By:
Dr. Jeff Masters,
1:39 PM GMT on July 06, 2006
An area of disturbed weather over South Florida, the Bahama Islands, and Cuba is associated with a broad trough of surface low pressure and an upper-level low pressure system.
Wind shear is down to 5-15 knots, which is marginally favorable for development. Water temperatures are very favorable, 28 - 29 C. The center of the upper low has drifted to a position at the extreme southwestern corner of Florida. There are a few impressive thunderstorms kicking up near the center of circulation, but this activity is of pretty limited coverage, and development into a tropical depression is unlikely today. Winds at the surface do show a U-shaped pattern (a trough) curving around an axis of low pressure in the region, but there is no closed circulation at the surface. There is only a closed circulation in the upper atmosphere.
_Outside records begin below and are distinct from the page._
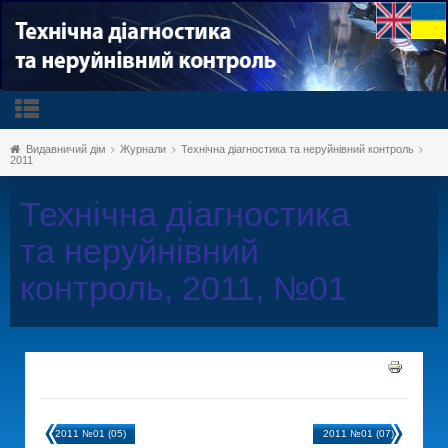
Видавничий дім
Журнали
Технічна діагностика та неруйнівний контроль
2011
Технічна діагностика
та неруйнівний
контроль, 2011, №01
2011 №01 (05)
2011 №01 (07)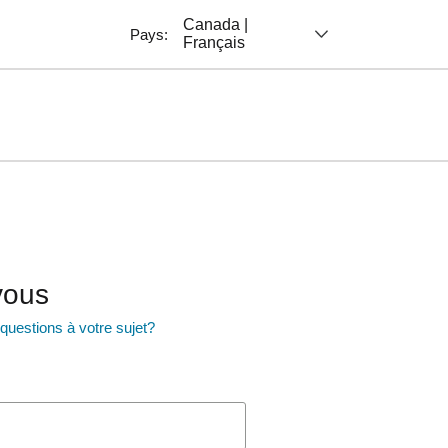
Canada |
Pays:
Français
vous
uestions à votre sujet?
Development is being hindered by the system's close proximity to land, and it will do better if it can move away from the coast. The NOGAPS model is suggesting that the low may move more into the Gulf of Mexico and show some slow development, but the rest of the models disagree. They indicate that the current low will not develop at all, but that a new low associated with the same surface trough of low pressure will develop on Saturday south of the Carolinas. This system would then get swept up the coast this weekend, possibly bringing strong winds to Cape Hatteras. The storm would continue moving up the coast, passing several hundred miles east of Cape Cod on Sunday night.
Figure 1. Current satellite image of the blob of disturbed weather over South Florida.
The rest of the tropical Atlantic is quiet today. A large area of African dust covers the entire Atlantic between Africa and the eastern Caribbean, and will act to suppress tropical storm formation in those regions over the next few days.